The presence of ammonia causing breakpoint chlorination promoted the formation of trihaloacetaldehydes and trihalomethanes

Abstract

The presence of ammonia can cause breakpoint chlorination when chlorination is applied for water disinfection. However, the formation of trihalomethanes (THMs) and trihaloacetaldehydes (THALs) which are typical disinfection byproducts during breakpoint chlorination is not fully understood.
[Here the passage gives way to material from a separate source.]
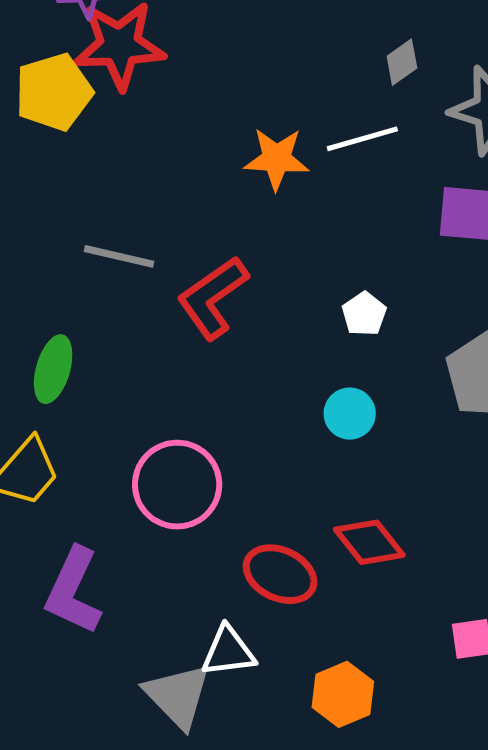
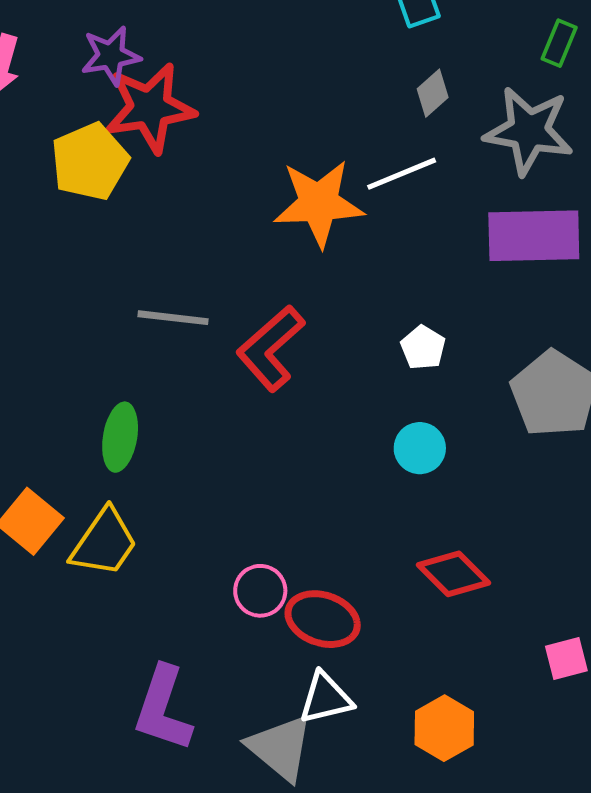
orange star: (277, 159) -> (319, 203), size x1.4
pink circle: (177, 485) -> (260, 591), moved, size x0.6
red ellipse: (280, 574) -> (323, 619), moved
purple L-shape: (73, 591) -> (163, 709), moved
In this study, THMs and THALs formation during breakpoint chlorination was evaluated and compared with that during chlorination without ammonia. THMs formation was occasionally higher during breakpoint chlorination than during chlorination without ammonia for water containing natural organic matter (NOM), as breakpoint chlorination produced more THMs for amino acids but less THMs for phenols than chlorination without ammonia. However, breakpoint chlorination caused 16.2−40.2% higher THALs formation than chlorination without ammonia for NOM-containing samples and consistently higher THALs formation for model compounds. The roles of trichloramine (NCl₃) and hydroxyl radical (•OH) formed from chlorine-ammonia breakpoint reactions in THMs and THALs formation during breakpoint chlorination were evaluated. Scavenging •OH by tert-butanol reduced THALs formation by 11.5–27.6%, which was higher than the reduction of THMs formation, indicating a more important role of •OH in transforming THALs precursors than THMs precursors. NOM and amino acids formed more THMs and THALs when reacting with NCl₃ than with free chlorine, indicating a promotional effect of NCl₃ on THMs and THALs formation during breakpoint chlorination. The formation of THMs and THALs during breakpoint chlorination at various conditions confirmed that the presence of ammonia causing breakpoint chlorination could increase the formation of THMs and THALs and particularly the brominated species. This research expands the understanding of disinfection byproducts formation during breakpoint chlorination.